Some avenues for those who cannot afford to risk their corpus
Everyone tries to set aside some savings for future needs. These savings are built based on some factors of life. People invest savings in various investment instruments in order to protect their value from inflationary pressures. There are various types of investment instruments available in the market that can be segmented based on returns offered, lock-in period, risk etc.
An investor should select and invest in instruments based on his risk appetite and look at building a portfolio that covers various needs that may arise in the future.
These are some options that come with a low risk level:
Bank deposit
The basic features of a bank deposit are safety of the principal amount, easy liquidation of the deposit and accumulation of regular interest. The interest rates on bank fixed deposits are on the rise after the Reserve Bank of India's (RBI's) decision to tighten the monetary policy.
Those looking at parking their excess funds for a short term can use a savings bank account. Investments in saving bank accounts have become more attractive after the RBI's mandate to calculate interest on a daily account balance basis. Although, the interest accrued on bank deposits attract income tax, some tax planning can take care of it in most cases.
Analysts suggest a bank deposit should be the choice when it comes to safety and easy liquidation along with guaranteed returns.
Debt-based bond
Investments in liquid and debt-based mutual funds are also equivalent to bank deposits. These funds invest in risk-free government securities and top-rated corporate deposits. They offer slightly higher returns than bank deposits.

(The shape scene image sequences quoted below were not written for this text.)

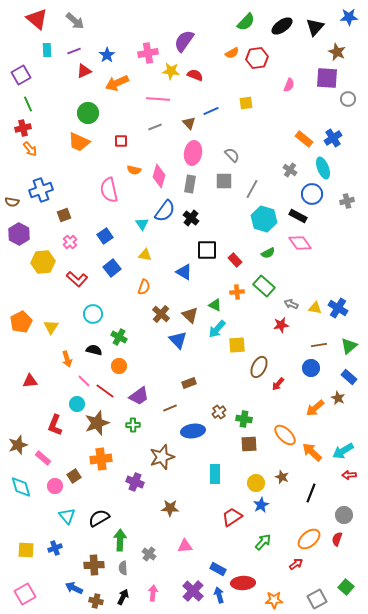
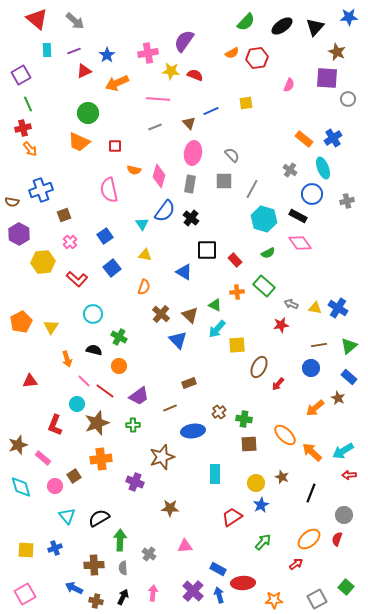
red square at (121, 141): moved 6 px left, 5 px down
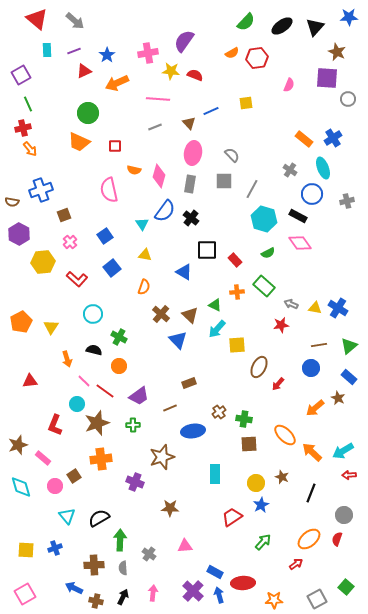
blue rectangle at (218, 569): moved 3 px left, 3 px down
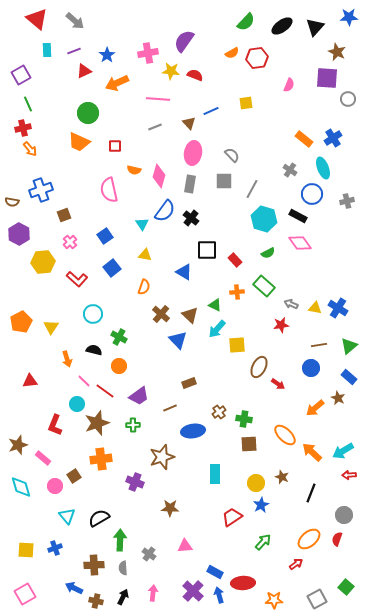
red arrow at (278, 384): rotated 96 degrees counterclockwise
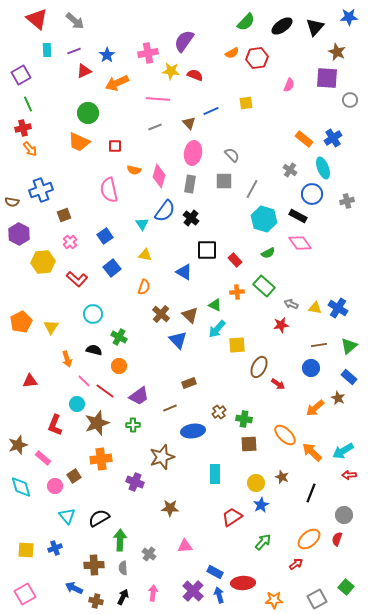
gray circle at (348, 99): moved 2 px right, 1 px down
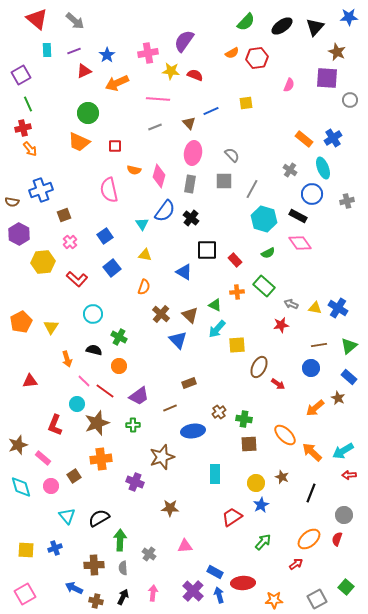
pink circle at (55, 486): moved 4 px left
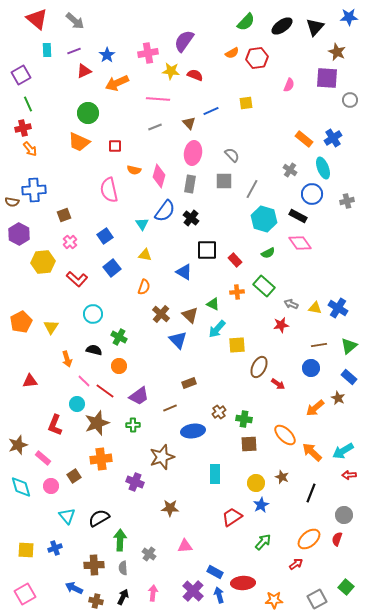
blue cross at (41, 190): moved 7 px left; rotated 15 degrees clockwise
green triangle at (215, 305): moved 2 px left, 1 px up
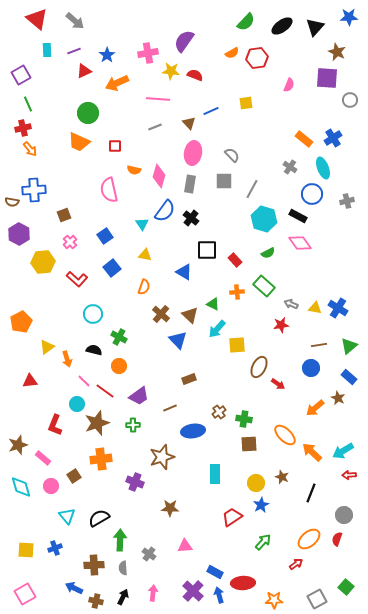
gray cross at (290, 170): moved 3 px up
yellow triangle at (51, 327): moved 4 px left, 20 px down; rotated 21 degrees clockwise
brown rectangle at (189, 383): moved 4 px up
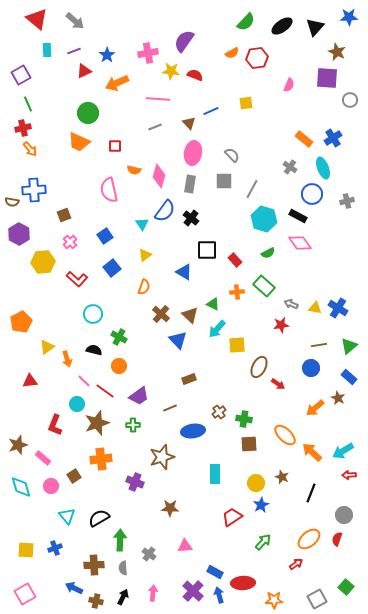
yellow triangle at (145, 255): rotated 48 degrees counterclockwise
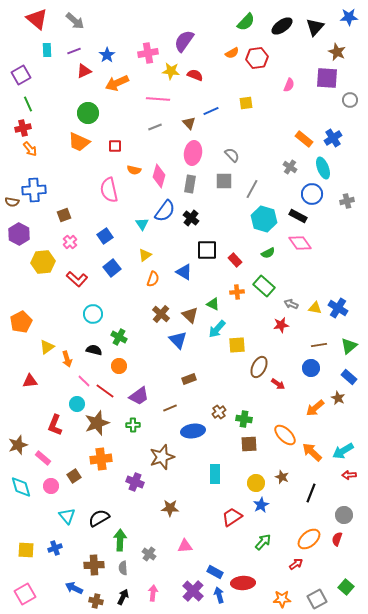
orange semicircle at (144, 287): moved 9 px right, 8 px up
orange star at (274, 600): moved 8 px right, 1 px up
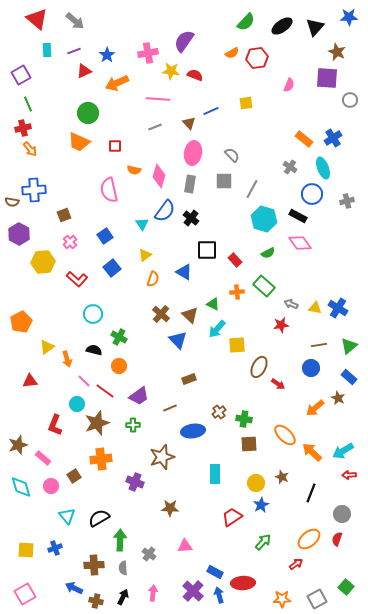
gray circle at (344, 515): moved 2 px left, 1 px up
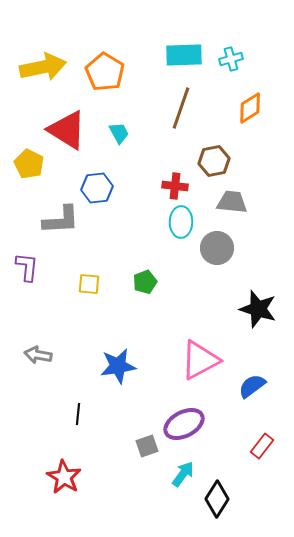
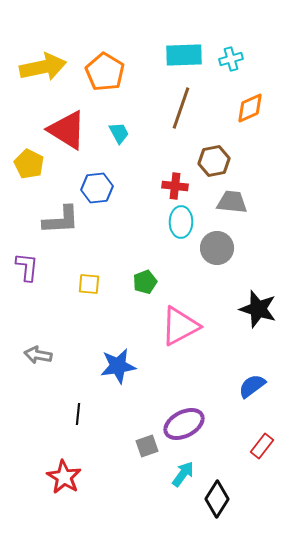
orange diamond: rotated 8 degrees clockwise
pink triangle: moved 20 px left, 34 px up
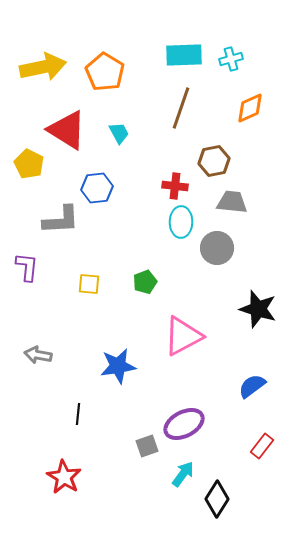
pink triangle: moved 3 px right, 10 px down
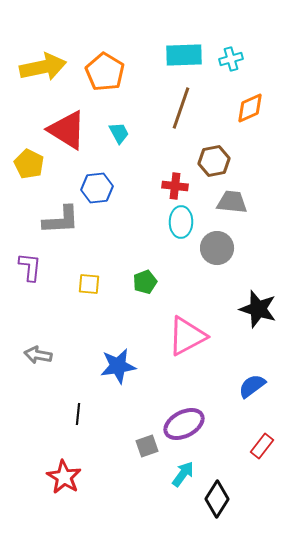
purple L-shape: moved 3 px right
pink triangle: moved 4 px right
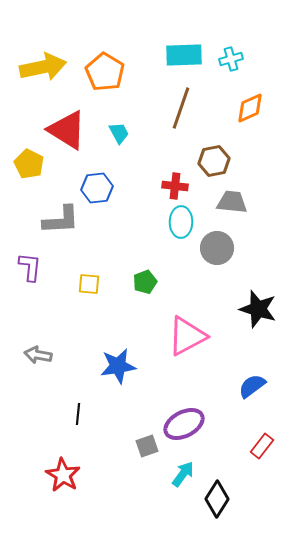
red star: moved 1 px left, 2 px up
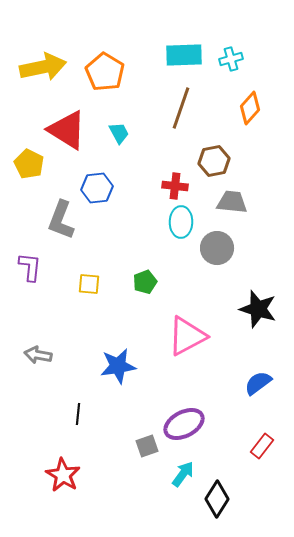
orange diamond: rotated 24 degrees counterclockwise
gray L-shape: rotated 114 degrees clockwise
blue semicircle: moved 6 px right, 3 px up
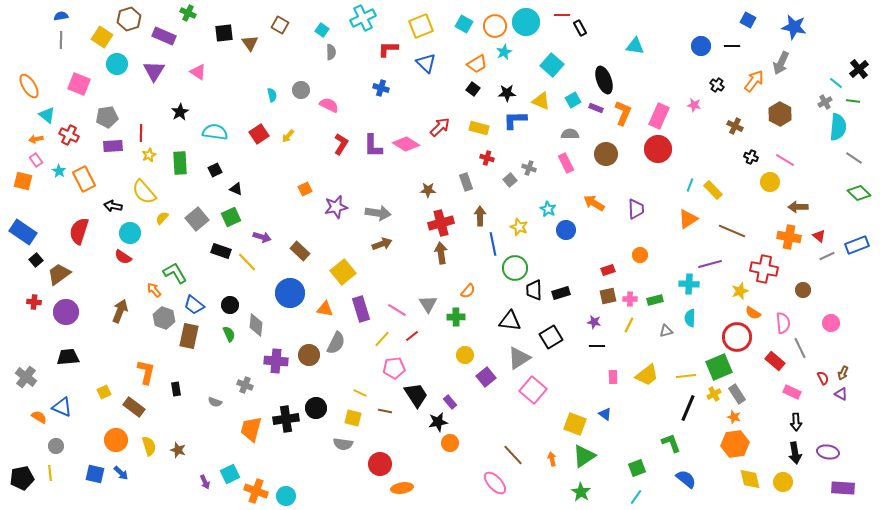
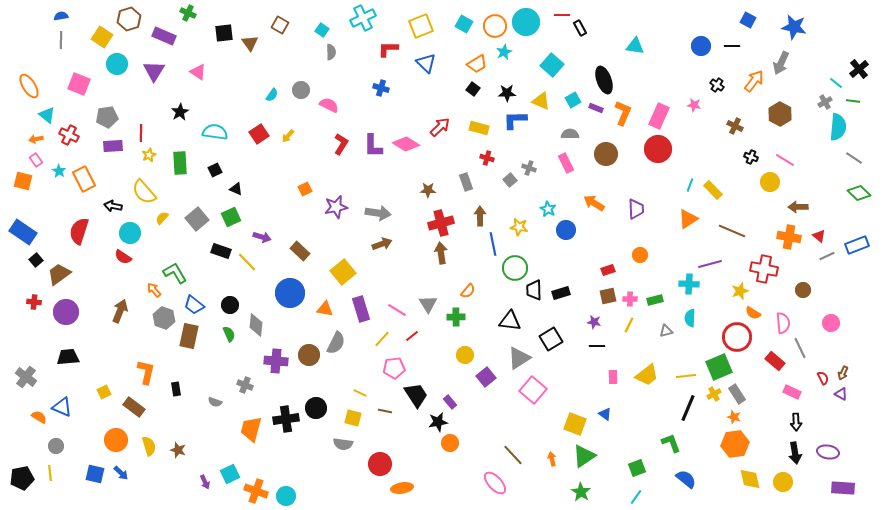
cyan semicircle at (272, 95): rotated 48 degrees clockwise
yellow star at (519, 227): rotated 12 degrees counterclockwise
black square at (551, 337): moved 2 px down
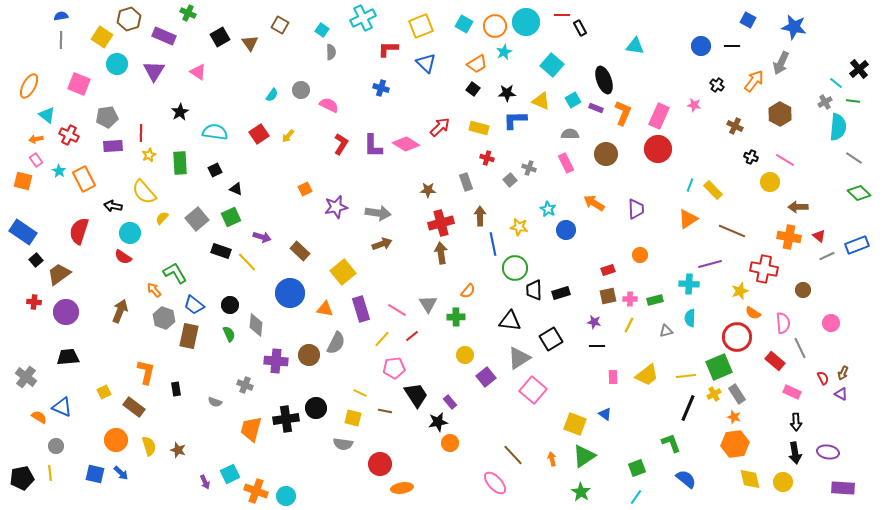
black square at (224, 33): moved 4 px left, 4 px down; rotated 24 degrees counterclockwise
orange ellipse at (29, 86): rotated 60 degrees clockwise
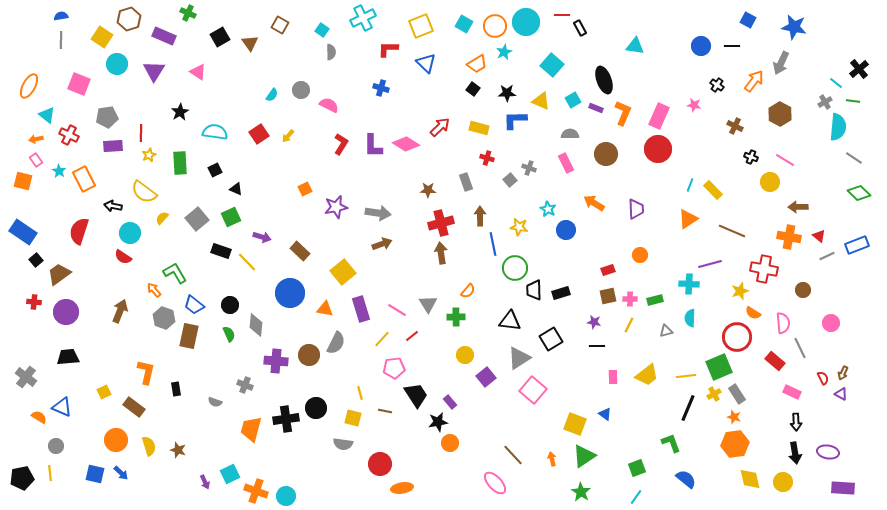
yellow semicircle at (144, 192): rotated 12 degrees counterclockwise
yellow line at (360, 393): rotated 48 degrees clockwise
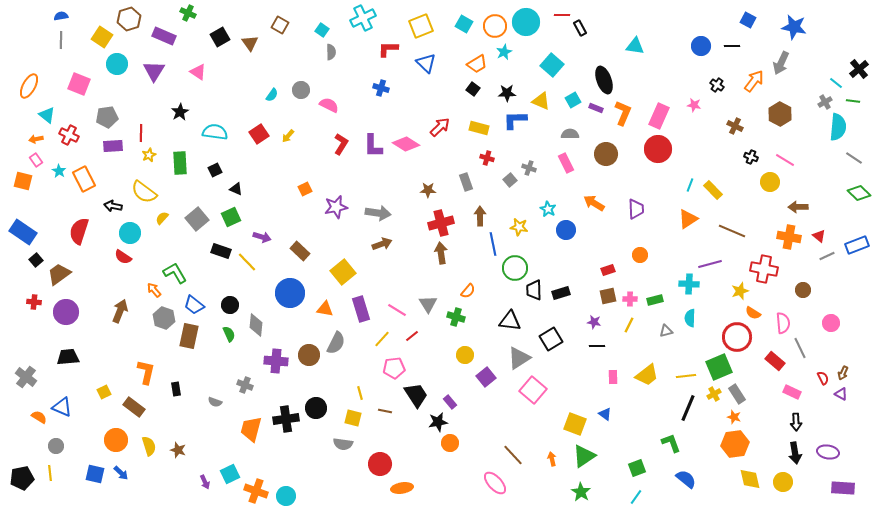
green cross at (456, 317): rotated 18 degrees clockwise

Investors looking at a regular income can select schemes under monthly income plans. Investors looking for long-term investment instruments should also consider taxsaving instruments such as provident funds (PF, PPF, VPF etc), NSC, infrastructure funds etc.
Gold
Investments in gold or gold-based instruments have been a haven for risk averse investors. Gold based instruments have yielded good returns in times of financial crisis. Some analysts believe the financial turbulence at the global level has more unpleasant surprises to come in the near future. As a result, the outlook for precious metals remains positive in the short to medium terms.
Investors can look at buying gold or silver coins. However, it is important that investors should buy from reliable outlets. Gold exchange-traded funds (ETFs) are like mutual funds. Their value depends on the price of gold. Usually, each unit of gold ETF represents one gram or half a gram of gold as the underlying asset. The units of gold ETFs are tradable in the markets and easy to maintain.
Combo schemes
There are many mixed schemes available in the market that provide the flavour of more than one investment class. For example, equity-linked insurance scheme, equity plus debt combo saving scheme etc. These schemes are a good way to balance investments. It is important to understand the various terms and conditions well before investing.
Property
Investors looking for a long-term investment option can go for a property. An investment in property earns a regular income in the form of rent, and gets capital appreciation. An investment in property is a low risk option. It is important for investors to complete their due diligence before investing in property.